Il se tut, exaspéré par la morne perspective de devoir former de nouvelles servantes parfaitement inefficaces, ce qui signifiait pièces froides, repas brûlés et habits non repassés.
Balantyne ne croyait pas un instant à une telle issue. Il est vrai que s’il n’attachait pas une grande importance à son confort personnel, il tenait en revanche à sa tranquillité d’esprit. L’idée du conflit domestique qu’une crise pareille pouvait provoquer était effectivement très pénible à envisager. Il n’aimait pas beaucoup Reggie – ils étaient aux antipodes l’un de l’autre –, mais il lui faisait pitié, même si ses craintes n’étaient probablement pas fondées.
— À votre place, je ne m’inquiéterais pas, observa-t-il nonchalamment.
Max entra avec la carafe et les verres, les posa et sortit, refermant la porte sans bruit. Reggie se servit sans y avoir été invité.
— Ah oui ? fit-il, mi-angoissé, mi-vexé.
— Je pense que c’est peu probable.
Balantyne refusa le madère. Il n’aimait pas ça, et, de toute façon, il était trop tôt pour boire de l’alcool.
— Une bonne domestique ne vous donnera pas sa démission parce qu’on lui a posé quelques questions, à moins d’avoir déjà une autre place en vue. Et puis, ce type, Pitt, est extrêmement courtois. Chez nous, personne ne s’est plaint.
— Pour l’amour du ciel, vieux ! Qu’en savez-vous ?
Reggie finit par perdre patience.
— Augusta dirige votre maisonnée comme un régiment. C’est la femme la plus efficace que je connaisse. Même s’il y avait une émeute, elle ne vous en parlerait pas. Elle prendrait les choses en main, et votre dîner serait servi à l’heure, comme les autres jours.
Balantyne lui en voulut de sous-entendre qu’il était un élément inutile sous son propre toit, mais il le mit sur le compte de la peur, même s’il ne voyait pas ce qui pouvait l’effrayer tant.
— Je doute qu’une des filles parte maintenant, dit-il calmement.
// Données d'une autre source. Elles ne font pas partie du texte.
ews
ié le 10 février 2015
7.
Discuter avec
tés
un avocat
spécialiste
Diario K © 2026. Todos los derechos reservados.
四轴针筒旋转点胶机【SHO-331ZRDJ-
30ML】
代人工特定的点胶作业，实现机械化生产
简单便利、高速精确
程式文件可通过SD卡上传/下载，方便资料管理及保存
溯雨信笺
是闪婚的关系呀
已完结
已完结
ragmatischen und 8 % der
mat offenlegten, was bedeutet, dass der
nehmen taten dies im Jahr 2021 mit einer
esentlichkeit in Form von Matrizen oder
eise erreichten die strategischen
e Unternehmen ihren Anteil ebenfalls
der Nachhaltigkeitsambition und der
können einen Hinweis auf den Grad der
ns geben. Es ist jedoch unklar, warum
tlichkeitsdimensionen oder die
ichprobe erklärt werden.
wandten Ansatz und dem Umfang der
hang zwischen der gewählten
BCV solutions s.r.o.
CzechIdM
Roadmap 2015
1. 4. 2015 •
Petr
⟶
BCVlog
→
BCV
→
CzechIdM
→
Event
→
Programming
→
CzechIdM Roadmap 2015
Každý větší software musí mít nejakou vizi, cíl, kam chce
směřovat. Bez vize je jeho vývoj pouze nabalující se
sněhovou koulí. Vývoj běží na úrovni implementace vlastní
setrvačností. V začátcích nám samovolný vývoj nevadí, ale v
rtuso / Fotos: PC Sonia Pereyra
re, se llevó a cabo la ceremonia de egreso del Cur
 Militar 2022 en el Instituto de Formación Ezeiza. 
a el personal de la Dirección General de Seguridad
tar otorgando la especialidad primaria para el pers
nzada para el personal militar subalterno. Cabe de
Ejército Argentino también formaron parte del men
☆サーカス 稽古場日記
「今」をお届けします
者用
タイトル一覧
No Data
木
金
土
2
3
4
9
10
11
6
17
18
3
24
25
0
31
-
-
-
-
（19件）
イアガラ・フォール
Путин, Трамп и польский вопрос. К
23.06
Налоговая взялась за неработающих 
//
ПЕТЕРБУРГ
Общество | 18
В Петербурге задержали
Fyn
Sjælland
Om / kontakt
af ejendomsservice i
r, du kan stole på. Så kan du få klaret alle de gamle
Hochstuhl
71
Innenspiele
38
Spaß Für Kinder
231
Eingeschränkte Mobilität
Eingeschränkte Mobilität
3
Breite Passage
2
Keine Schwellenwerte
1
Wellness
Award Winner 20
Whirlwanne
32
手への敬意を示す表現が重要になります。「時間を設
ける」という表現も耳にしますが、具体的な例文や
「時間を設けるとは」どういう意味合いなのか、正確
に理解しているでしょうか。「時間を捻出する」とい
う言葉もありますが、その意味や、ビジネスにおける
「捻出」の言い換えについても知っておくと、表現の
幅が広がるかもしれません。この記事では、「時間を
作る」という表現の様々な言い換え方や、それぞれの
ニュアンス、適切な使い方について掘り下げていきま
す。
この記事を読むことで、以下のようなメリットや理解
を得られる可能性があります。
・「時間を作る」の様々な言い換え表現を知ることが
Ce serait se rendre suspecte aux yeux de la police et se compliquer la vie bien plus qu’en restant et en continuant comme d’habitude.
Curieusement, malgré sa logique imparable, cet argument ne parut pas soulager Reggie. Tassé dans le fauteuil, il fixait sombrement son verre.
— Sale histoire, déclara-t-il d’un ton lugubre. Ça m’étonnerait qu’ils trouvent qui c’est. Ils perdent leur temps. Il n’en sortira que des tas de spéculations et de commérages.
Il leva les yeux.
— Ça pourrait nous porter préjudice, Brandon. Ce n’est pas bon d’avoir la police à demeure. Les gens vont croire qu’il y a anguille sous roche.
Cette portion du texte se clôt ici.